Records from 368 patients with mCRPC from 23 different Belgian hospitals who started AA 1000mg per day with 10mg prednisone or equivalent were retrospectively reviewed (September 2013-December 2014). Prostate-specific antigen (PSA) response (decrease≥50%), time to PSA progression (increase>50% over PSA nadir in case of PSA response/>25% in absence of PSA response), time to radiographic progression (on bone scans or for soft tissue lesions using Response Evaluation Criteria In Solid Tumors 1.1), overall survival and adverse event rate (Common Terminology Criteria for Adverse Events v4.03) were analyzed. Kaplan-Meier statistics were applied.

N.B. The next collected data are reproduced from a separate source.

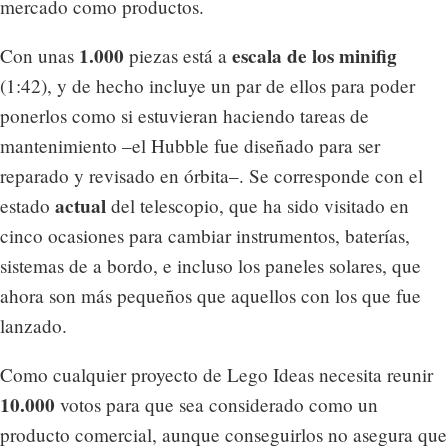
mercado como productos.
1.000
escala de los minifig
Con unas
piezas está a
(1:42), y de hecho incluye un par de ellos para poder
ponerlos como si estuvieran haciendo tareas de
mantenimiento –el Hubble fue diseñado para ser
reparado y revisado en órbita–. Se corresponde con el
actual
estado
del telescopio, que ha sido visitado en
cinco ocasiones para cambiar instrumentos, baterías,
sistemas de a bordo, e incluso los paneles solares, que
ahora son más pequeños que aquellos con los que fue
lanzado.
Como cualquier proyecto de Lego Ideas necesita reunir
10.000
votos para que sea considerado como un
producto comercial, aunque conseguirlos no asegura que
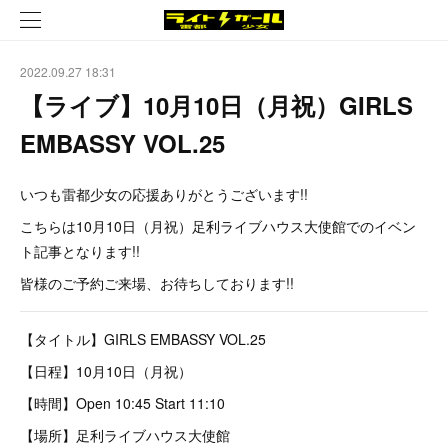
2022.09.27 18:31
【ライブ】10月10日（月祝）GIRLS
EMBASSY VOL.25
いつも雷都少女の応援ありがとうございます!!
こちらは10月10日（月祝）足利ライブハウス大使館でのイベン
ト記事となります!!
皆様のご予約ご来場、お待ちしております!!
【タイトル】GIRLS EMBASSY VOL.25
【日程】10月10日（月祝）
【時間】Open 10:45 Start 11:10
【場所】足利ライブハウス大使館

Overall, 92 patients (25%) had an Eastern Cooperative Oncology Group performance status≥2. Median age was 73 years, median PSA was 103ng/dl. PSA response was observed in 131 patients (37.4%). Median time to PSA and radiographic progression was 4.1 months (95% CI: 3.6-4.6) and 5.8 months (5.3-6.4), respectively. Median overall survival was 15.1 months (13.6-16.6). Most common grade 3 to 4 adverse events were anemia (13.9%), hypokalemia (7.3%), fatigue (6.8%), and pain (6.3%). Median duration of AA treatment was 5.3 months (interquartile range: 2.8-10.3). The main study limitation is its retrospective design.
These real-world data on post-docetaxel AA efficacy are in line with the COU-AA-301 trial. Importantly, incidence of severe anemia and hypokalemia is up to 50% higher than reported in previous studies.
醋酸阿比特龙(AA)已获许可用于治疗转移性去势抵抗性前列腺癌(mCRPC)。关于AA治疗后肿瘤学结局的真实世界数据匮乏。本研究评估了AA在多西他赛治疗后的mCRPC患者中的疗效和安全性,这些患者在比利时同情用药项目期间(2011年1月至2012年7月)开始接受治疗。
回顾性分析了来自比利时23家不同医院的368例mCRPC患者的记录,这些患者开始每日服用1000mg AA并联合10mg泼尼松或等效药物(2013年9月至2014年12月)。分析前列腺特异性抗原(PSA)反应(降低≥50%)、PSA进展时间(在有PSA反应的情况下,相对于PSA最低点增加>50%/在无PSA反应的情况下增加>25%)、影像学进展时间(根据实体瘤疗效评价标准1.1进行骨扫描或软组织病变评估)、总生存期和不良事件发生率(采用不良事件通用术语标准v4.03)。应用Kaplan-Meier统计方法。
总体而言,92例患者(25%)东部肿瘤协作组体能状态≥2。中位年龄为73岁,中位PSA为103ng/dl。131例患者(37.4%)观察到PSA反应。PSA进展和影像学进展的中位时间分别为4.1个月(95%CI:3.6 - 4.6)和5.8个月(5.3 - 6.4)。中位总生存期为15.1个月(13.6 - 16.6)。最常见的3 - 4级不良事件为贫血(13.9%)、低钾血症(7.3%)、疲劳(6.8%)和疼痛(6.3%)。AA治疗的中位持续时间为5.3个月(四分位间距:2.8 - 10.3)。主要研究局限性在于其回顾性设计。
这些关于多西他赛后AA疗效的真实世界数据与COU - AA - 301试验结果一致。重要的是,严重贫血和低钾血症的发生率比先前研究报告的高出多达50%。